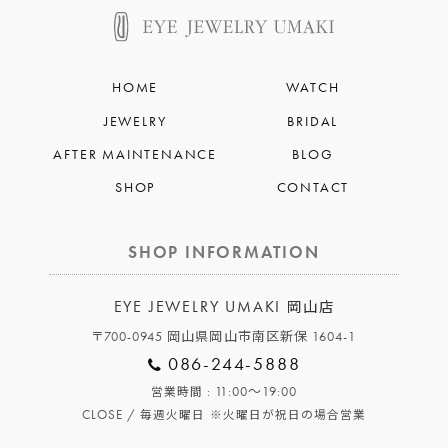
HOME
WATCH
JEWELRY
BRIDAL
AFTER MAINTENANCE
BLOG
SHOP
CONTACT
SHOP INFORMATION
EYE JEWELRY UMAKI
岡山店
〒700-0945 岡山県岡山市南区新保 1604-1
086-244-5888
: 11:00～19:00
営業時間
CLOSE /
毎週火曜日
※火曜日が祝日の場合営業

::::::::

_INSTRUCTIONS TO FOLLOW:_
Before copying, set the pictures aside; then give the records again exactly.

_RESPONSE BELOW:_
HOME
WATCH
JEWELRY
BRIDAL
AFTER MAINTENANCE
BLOG
SHOP
CONTACT
SHOP INFORMATION
EYE JEWELRY UMAKI
岡山店
〒700-0945 岡山県岡山市南区新保 1604-1
086-244-5888
: 11:00～19:00
営業時間
CLOSE /
毎週火曜日
※火曜日が祝日の場合営業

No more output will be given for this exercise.